Given the fact that much trafficking crosses frontiers, international standards and guidelines are the only meaningful mechanisms with which to confront the phenomenon. It is imperative that the different camps of activists and Governments which have fought so valiantly for the human rights of trafficked women over the years engage in a constructive dialogue with a view to collectively evolving international standards and mechanisms to provide redress for women victims.

Patterns of trafficking in women vary according to changing regional conditions and potential opening of markets, similar to a supply-demand curve. An increase in trafficking, for example, occurred during the first wave of industrialization in the nineteenth century. Additionally, technological advances have consistently been employed by traffickers to develop new routes and facilitate international transactions, so that the railroad, ocean steamer, telegraph, telephone and now Internet all increase the scope of their networks. In some countries, such as the United States, the Internet has become an integral component of trafficking in women for the marriage market, used not only to advertise marriage brokers but also to display women and girls for sale as brides.
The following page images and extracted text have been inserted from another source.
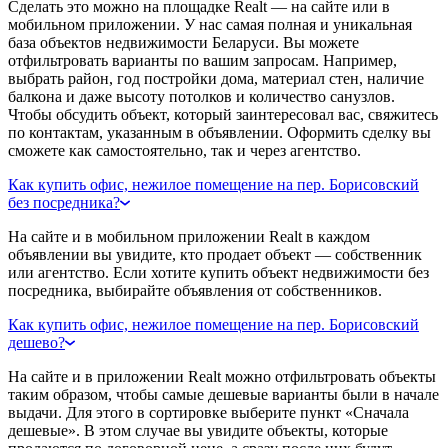
Сделать это можно на площадке Realt — на сайте или в
мобильном приложении. У нас самая полная и уникальная
база объектов недвижимости Беларуси. Вы можете
отфильтровать варианты по вашим запросам. Например,
выбрать район, год постройки дома, материал стен, наличие
балкона и даже высоту потолков и количество санузлов.
Чтобы обсудить объект, который заинтересовал вас, свяжитесь
по контактам, указанным в объявлении. Оформить сделку вы
сможете как самостоятельно, так и через агентство.
Как купить офис, нежилое помещение на пер. Борисовский
без посредника?
На сайте и в мобильном приложении Realt в каждом
объявлении вы увидите, кто продает объект — собственник
или агентство. Если хотите купить объект недвижимости без
посредника, выбирайте объявления от собственников.
Как купить офис, нежилое помещение на пер. Борисовский
дешево?
На сайте и в приложении Realt можно отфильтровать объекты
таким образом, чтобы самые дешевые варианты были в начале
выдачи. Для этого в сортировке выберите пункт «Сначала
дешевые». В этом случае вы увидите объекты, которые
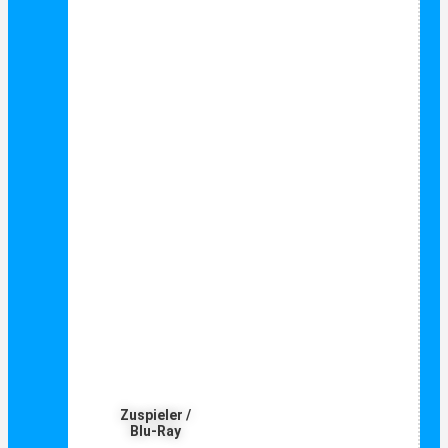
Zuspieler /
Blu-Ray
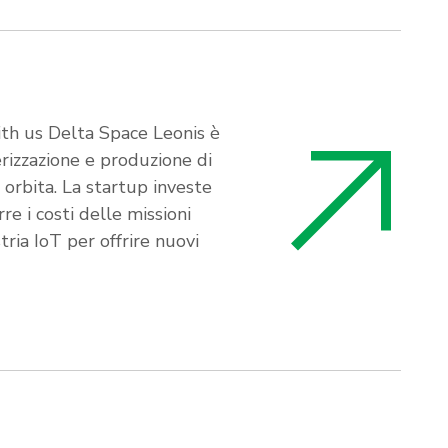
th us Delta Space Leonis è
erizzazione e produzione di
n orbita. La startup investe
re i costi delle missioni
stria IoT per offrire nuovi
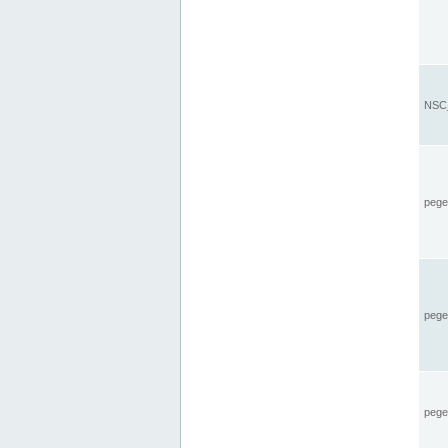
NSC_
pegel
pege
pegel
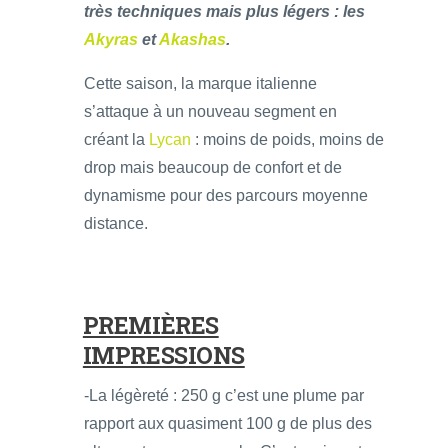
très techniques mais plus légers : les
Akyras
et
Akashas
.
Cette saison, la marque italienne
s’attaque à un nouveau segment en
créant la
Lycan
: moins de poids, moins de
drop mais beaucoup de confort et de
dynamisme pour des parcours moyenne
distance.
PREMIÈRES
IMPRESSIONS
-La légèreté : 250 g c’est une plume par
rapport aux quasiment 100 g de plus des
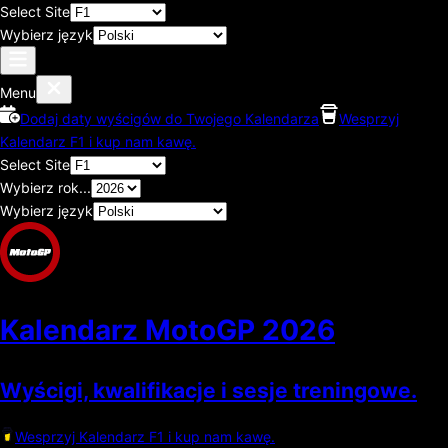
Select Site
Wybierz język
Menu
Dodaj daty wyścigów do Twojego Kalendarza
Wesprzyj
Kalendarz F1 i kup nam kawę.
Select Site
Wybierz rok...
Wybierz język
Kalendarz MotoGP
2026
Wyścigi, kwalifikacje i sesje treningowe.
Wesprzyj Kalendarz F1 i kup nam kawę.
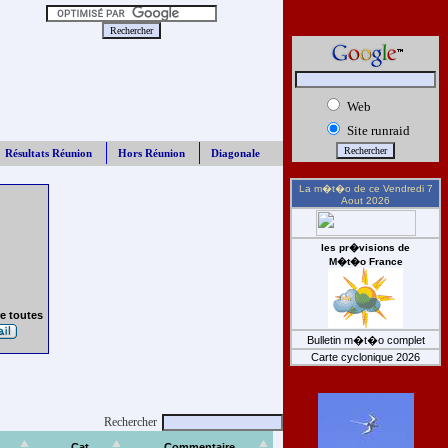
Web
Site runraid
Résultats Réunion
Hors Réunion
Diagonale
La m�t�o de ce
Vendredi 7
Aout 2026
les pr�visions de
M�t�o France
e toutes
Bulletin m�t�o complet
Carte cyclonique 2026
Rechercher
Cat
Commentaire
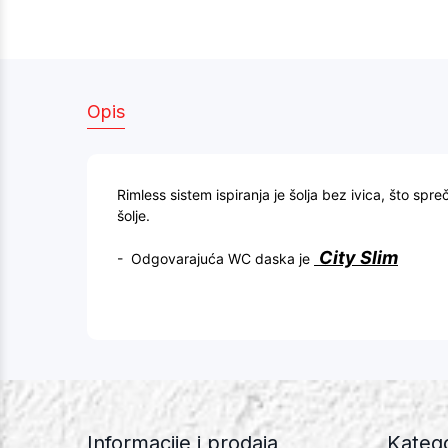
Opis
Rimless sistem ispiranja je šolja bez ivica, što sp
šolje.
City Slim
- Odgovarajuća WC daska je
Informacije i prodaja
Katego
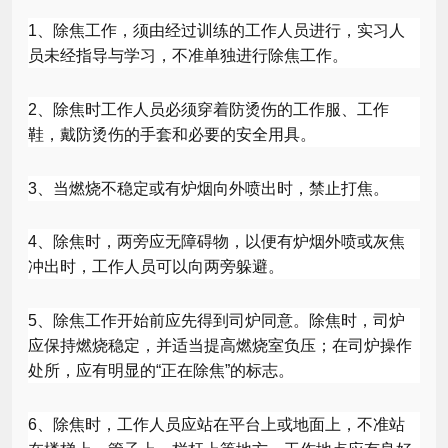
1
、除焦工作，须由经过训练的工作人员进行，实习人
员未经指导与学习，不准单独进行除焦工作。
2
、除焦时工作人员必须穿着防烫伤的工作服、工作
鞋，戴防烫伤的手套和必要的安全用具。
3
、当燃烧不稳定或有炉烟向外喷出时，禁止打焦。
4
、除焦时，两旁应无障碍物，以便有炉烟外喷或灰焦
冲出时，工作人员可以向两旁躲避。
5
、除焦工作开始前应先得到司炉同意。除焦时，司炉
应保持燃烧稳定，并适当提高燃烧室负压；在司炉操作
处所，应有明显的“正在除焦”的标志。
6
、除焦时，工作人员应站在平台上或地面上，不准站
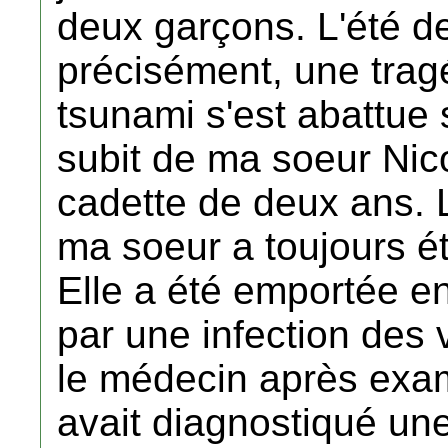
deux garçons. L'été de
précisément, une tragéd
tsunami s'est abattue
subit de ma soeur Nico
cadette de deux ans. L
ma soeur a toujours ét
Elle a été emportée e
par une infection des v
le médecin après exam
avait diagnostiqué une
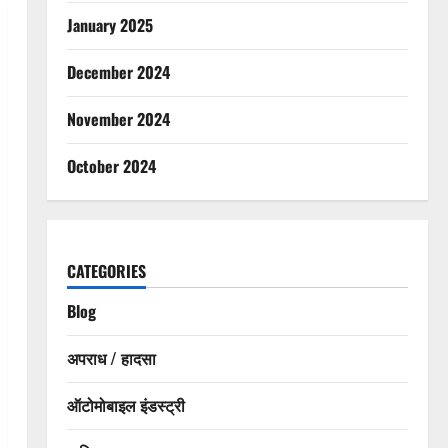
January 2025
December 2024
November 2024
October 2024
CATEGORIES
Blog
अपराध / हादसा
ऑटोमोबाइल इंडस्ट्री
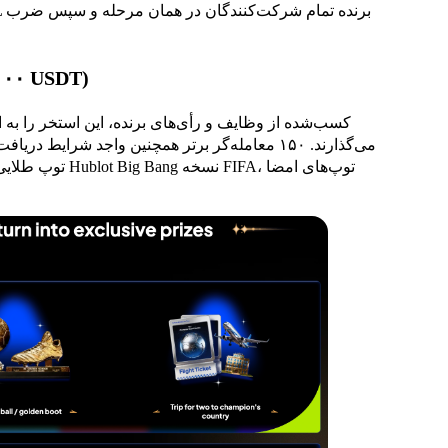
فعالیت ۳: رتبه‌بندی جدول امتیازات (۵۰۰,۰۰۰ USDT)
می‌گذارند. ۱۵۰ معامله‌گر برتر همچنین واجد شرای
توپ طلایی یا کف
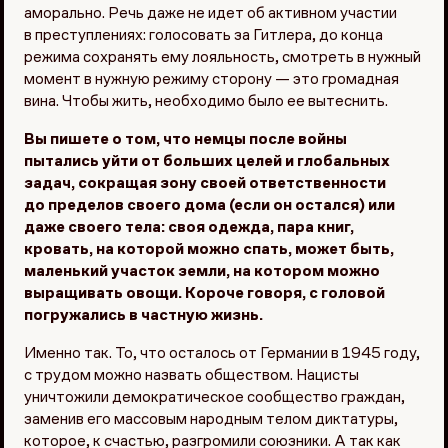
аморально. Речь даже не идет об активном участии
в преступлениях: голосовать за Гитлера, до конца
режима сохранять ему лояльность, смотреть в нужный
момент в нужную режиму сторону — это громадная
вина. Чтобы жить, необходимо было ее вытеснить.
Вы пишете о том, что немцы после войны
пытались уйти от больших целей и глобальных
задач, сокращая зону своей ответственности
до пределов своего дома (если он остался) или
даже своего тела: своя одежда, пара книг,
кровать, на которой можно спать, может быть,
маленький участок земли, на котором можно
выращивать овощи. Короче говоря, с головой
погружались в частную жизнь.
Именно так. То, что осталось от Германии в 1945 году,
с трудом можно назвать обществом. Нацисты
уничтожили демократическое сообщество граждан,
заменив его массовым народным телом диктатуры,
которое, к счастью, разгромили союзники. А так как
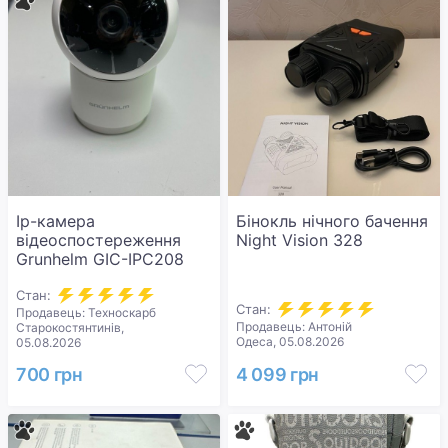
Ip-камера
Бінокль нічного бачення
відеоспостереження
Night Vision 328
Grunhelm GIC-IPC208
Стан:
Стан:
Продавець: Техноскарб
Продавець: Антоній
Старокостянтинів,
Одеса, 05.08.2026
05.08.2026
700 грн
4 099 грн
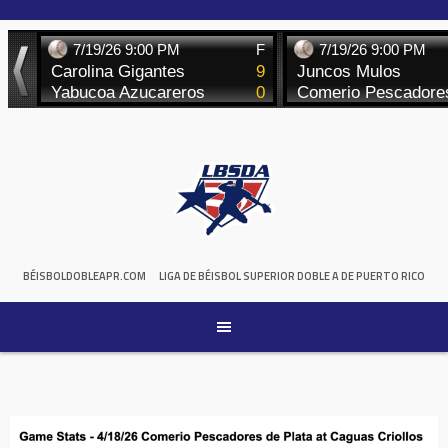
Skip
to
content
BÉISBOLDOBLEAPR.COM
LIGA DE BÉISBOL SUPERIOR DOBLE A DE PUERTO RICO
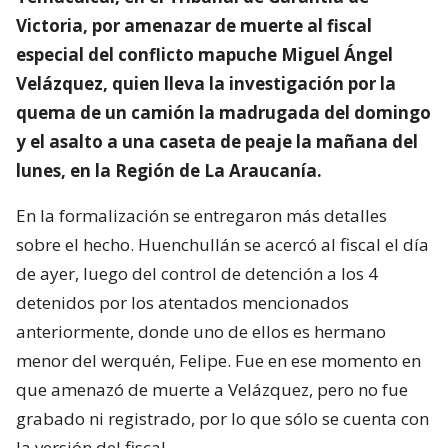
Victoria, por amenazar de muerte al fiscal
especial del conflicto mapuche Miguel Ángel
Velázquez, quien lleva la investigación por la
quema de un camión la madrugada del domingo
y el asalto a una caseta de peaje la mañana del
lunes, en la Región de La Araucanía.
En la formalización se entregaron más detalles
sobre el hecho. Huenchullán se acercó al fiscal el día
de ayer, luego del control de detención a los 4
detenidos por los atentados mencionados
anteriormente, donde uno de ellos es hermano
menor del werquén, Felipe. Fue en ese momento en
que amenazó de muerte a Velázquez, pero no fue
grabado ni registrado, por lo que sólo se cuenta con
la versión del fiscal.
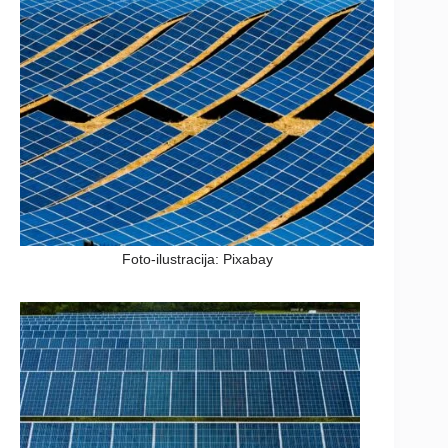
Foto-ilustracija: Pixabay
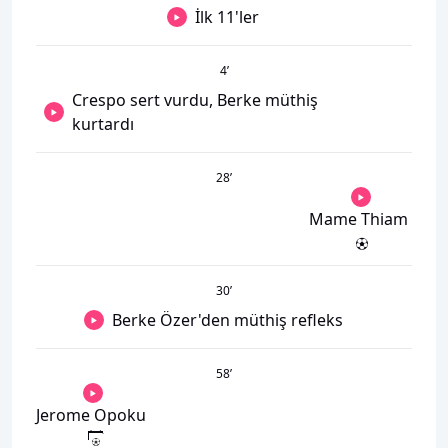
İlk 11'ler
4
’
Crespo sert vurdu, Berke müthiş
kurtardı
28
’
Mame Thiam
30
’
Berke Özer'den müthiş refleks
58
’
Jerome Opoku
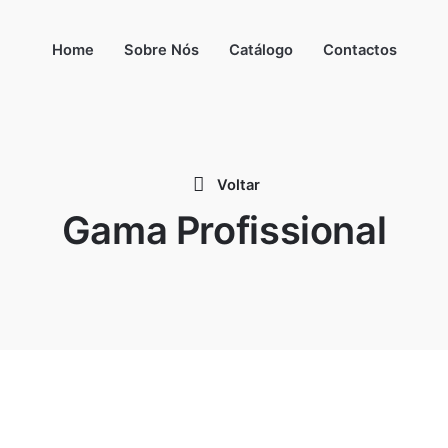
Home
Sobre Nós
Catálogo
Contactos
Voltar
Gama Profissional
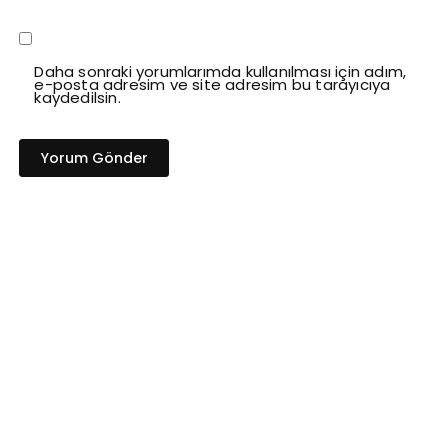
Daha sonraki yorumlarımda kullanılması için adım,
e-posta adresim ve site adresim bu tarayıcıya
kaydedilsin.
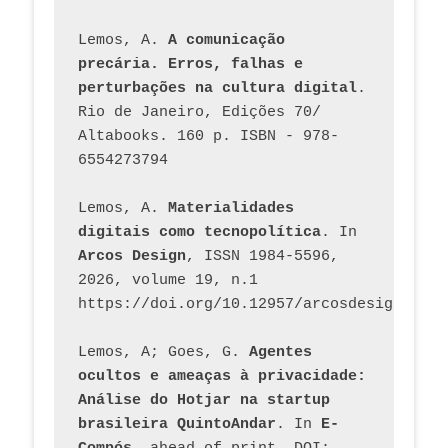
Lemos, A. 
A comunicação 
precária. Erros, falhas e 
perturbações na cultura digital
. 
Rio de Janeiro, Edições 70/ 
Altabooks. 160 p. ISBN - 978-
6554273794
Lemos, A. 
Materialidades 
digitais como tecnopolítica
. In 
Arcos Design
, ISSN 1984-5596, 
2026, volume 19, n.1 
https://doi.org/10.12957/arcosdesign.2026
Lemos, A; Goes, G. 
Agentes 
ocultos e ameaças à privacidade: 
Análise do Hotjar na startup 
brasileira QuintoAndar
. In 
E-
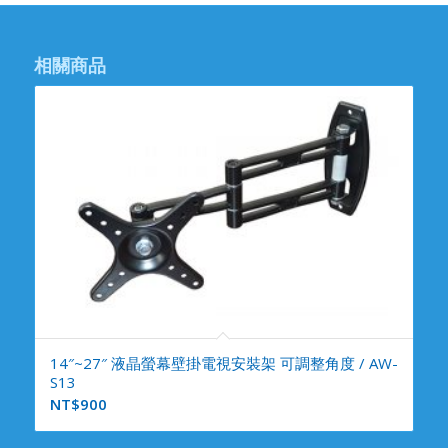
相關商品
14″~27″ 液晶螢幕壁掛電視安裝架 可調整角度 / AW-
S13
NT$
900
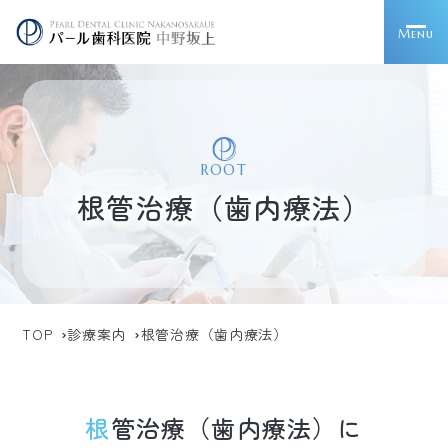
Menu
ROOT
根管治療（歯内療法）
TOP
診療案内
根管治療（歯内療法）
根管治療（歯内療法）に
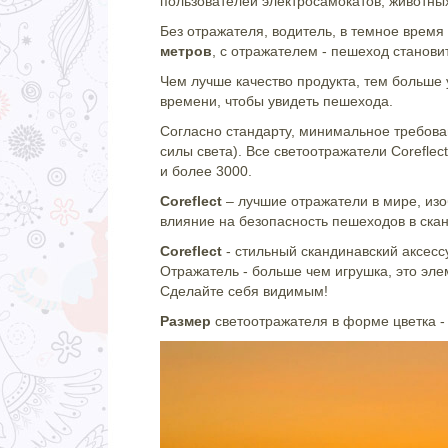
пользователей электросамокатов, животны
Без отражателя, водитель, в темное врем
метров
, с отражателем - пешеход станов
Чем лучше качество продукта, тем больше
времени, чтобы увидеть пешехода.
Согласно стандарту, минимальное требова
силы света). Все светоотражатели Coreflec
и более 3000.
Coreflect
– лучшие отражатели в мире, изо
влияние на безопасность пешеходов в ска
Coreflect
- стильный скандинавский аксесс
Отражатель - больше чем игрушка, это эле
Сделайте себя видимым!
Размер
светоотражателя в форме цветка - 6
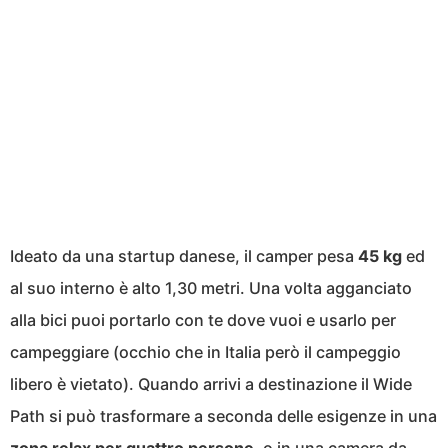
Ideato da una startup danese, il camper pesa
45 kg
ed
al suo interno è alto 1,30 metri. Una volta agganciato
alla bici puoi portarlo con te dove vuoi e usarlo per
campeggiare (occhio che in Italia però il campeggio
libero è vietato). Quando arrivi a destinazione il Wide
Path si può trasformare a seconda delle esigenze in una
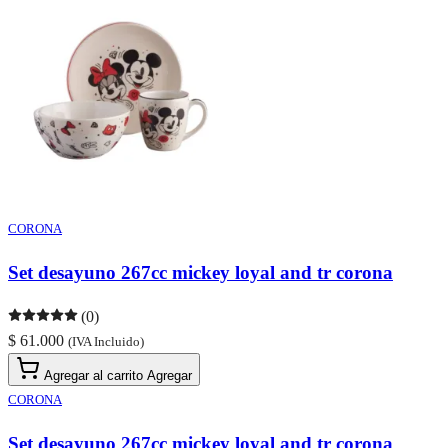
CORONA
Set desayuno 267cc mickey loyal and tr corona
(0)
$ 61.000
(IVA Incluido)
Agregar al carrito
Agregar
CORONA
Set desayuno 267cc mickey loyal and tr corona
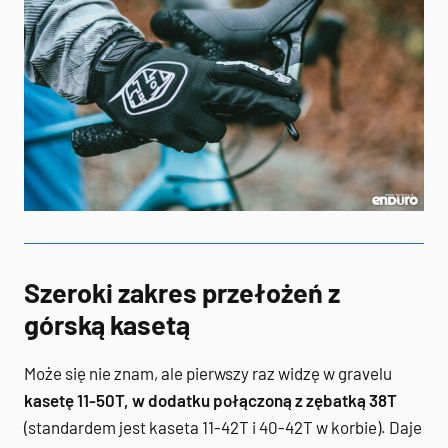
Szeroki zakres przełożeń z
górską kasetą
Może się nie znam, ale pierwszy raz widzę w gravelu
kasetę 11-50T, w dodatku połączoną z zębatką 38T
(standardem jest kaseta 11-42T i 40-42T w korbie). Daje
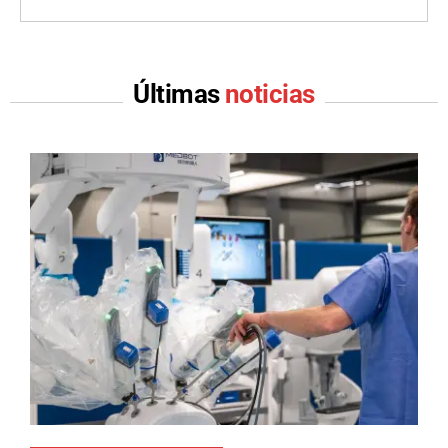
Últimas
noticias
Trafficking routes replicate migration routes and, according to the International Organization for Migration, arise out of situations of poverty, lack of viable economic opportunities, disparity in wealth between countries and the marginalization of women in countries of origin. The promotion of tourism as a development strategy has also contributed to the prevalence of trafficking in women for prostitution.

Kenya provides a contemporary example of a country in which the flourishing tourism industry has led to an increase in trafficking in the region. Women from Uganda are lured to Kenya for the purpose of providing prostitutes for the growing tourist population. There are reports that women from India are likewise lured to Kenya to work as performers but end up as prostitutes.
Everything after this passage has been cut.